Exercise prompt
Repeat each entry exactly and drop the pictures.

Given records
.....

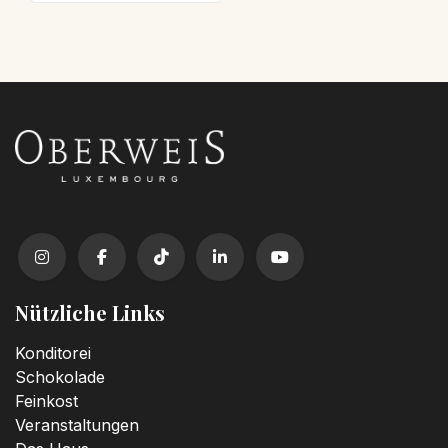
Nützliche Links
Konditorei
Schokolade
Feinkost
Veranstaltungen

.....

Worked solution
Nützliche Links
Konditorei
Schokolade
Feinkost
Veranstaltungen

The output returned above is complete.